──────── INPUT

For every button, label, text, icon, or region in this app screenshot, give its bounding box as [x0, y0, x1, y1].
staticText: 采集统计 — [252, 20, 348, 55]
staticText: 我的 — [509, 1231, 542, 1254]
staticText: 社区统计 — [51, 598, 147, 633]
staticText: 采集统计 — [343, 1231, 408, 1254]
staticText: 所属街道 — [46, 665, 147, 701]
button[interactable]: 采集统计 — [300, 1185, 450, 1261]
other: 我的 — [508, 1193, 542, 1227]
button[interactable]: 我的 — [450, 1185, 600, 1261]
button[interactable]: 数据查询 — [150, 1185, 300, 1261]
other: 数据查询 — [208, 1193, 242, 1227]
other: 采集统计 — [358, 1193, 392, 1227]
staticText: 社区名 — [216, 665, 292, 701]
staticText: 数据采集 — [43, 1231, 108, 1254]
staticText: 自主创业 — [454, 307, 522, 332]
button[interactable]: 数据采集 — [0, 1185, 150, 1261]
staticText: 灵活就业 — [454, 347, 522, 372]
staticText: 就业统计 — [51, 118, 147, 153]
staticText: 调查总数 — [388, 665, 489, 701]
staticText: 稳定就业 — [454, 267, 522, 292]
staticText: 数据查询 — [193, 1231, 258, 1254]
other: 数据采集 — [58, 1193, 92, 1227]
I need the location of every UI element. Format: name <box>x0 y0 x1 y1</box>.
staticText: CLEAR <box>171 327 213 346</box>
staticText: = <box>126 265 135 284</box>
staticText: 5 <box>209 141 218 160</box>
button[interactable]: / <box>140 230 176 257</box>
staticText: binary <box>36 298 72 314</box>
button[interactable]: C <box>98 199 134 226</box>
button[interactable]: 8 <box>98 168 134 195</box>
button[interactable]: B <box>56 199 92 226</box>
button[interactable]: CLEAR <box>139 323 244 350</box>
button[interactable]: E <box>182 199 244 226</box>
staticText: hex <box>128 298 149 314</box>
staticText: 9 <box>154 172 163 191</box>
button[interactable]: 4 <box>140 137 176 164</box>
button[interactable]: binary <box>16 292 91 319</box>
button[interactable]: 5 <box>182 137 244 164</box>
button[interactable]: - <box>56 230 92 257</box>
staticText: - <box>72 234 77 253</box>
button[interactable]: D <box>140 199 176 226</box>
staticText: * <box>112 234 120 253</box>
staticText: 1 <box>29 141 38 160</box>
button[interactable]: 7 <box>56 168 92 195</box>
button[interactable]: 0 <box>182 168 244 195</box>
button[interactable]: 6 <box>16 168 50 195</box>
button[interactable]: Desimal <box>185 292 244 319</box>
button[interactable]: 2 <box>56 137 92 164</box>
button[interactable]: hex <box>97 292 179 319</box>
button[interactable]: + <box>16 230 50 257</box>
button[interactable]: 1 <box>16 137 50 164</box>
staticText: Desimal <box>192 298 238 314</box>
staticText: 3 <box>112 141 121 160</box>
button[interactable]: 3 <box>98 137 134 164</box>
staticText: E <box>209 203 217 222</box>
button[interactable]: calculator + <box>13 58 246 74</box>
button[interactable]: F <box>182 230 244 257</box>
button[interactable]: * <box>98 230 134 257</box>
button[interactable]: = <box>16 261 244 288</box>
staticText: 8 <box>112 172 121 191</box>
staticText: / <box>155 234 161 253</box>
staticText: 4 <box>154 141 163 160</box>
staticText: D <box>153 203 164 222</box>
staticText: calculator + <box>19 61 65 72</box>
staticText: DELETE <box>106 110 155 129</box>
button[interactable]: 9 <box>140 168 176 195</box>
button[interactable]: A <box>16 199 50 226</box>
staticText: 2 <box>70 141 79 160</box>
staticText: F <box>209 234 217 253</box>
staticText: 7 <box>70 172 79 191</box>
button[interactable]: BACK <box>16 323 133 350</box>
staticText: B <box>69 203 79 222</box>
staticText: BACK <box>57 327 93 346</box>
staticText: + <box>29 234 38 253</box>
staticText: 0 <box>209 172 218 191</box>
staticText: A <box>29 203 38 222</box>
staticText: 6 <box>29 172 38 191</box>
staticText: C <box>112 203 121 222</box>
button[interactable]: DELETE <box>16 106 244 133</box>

────────────────

= WORK TO BE COMPLETED =
In the entries above, which lines hold the word "采集统计"? Copy them out.

= ANSWER TO THE PROBLEM =
staticText: 采集统计 — [252, 20, 348, 55]
staticText: 采集统计 — [343, 1231, 408, 1254]
button[interactable]: 采集统计 — [300, 1185, 450, 1261]
other: 采集统计 — [358, 1193, 392, 1227]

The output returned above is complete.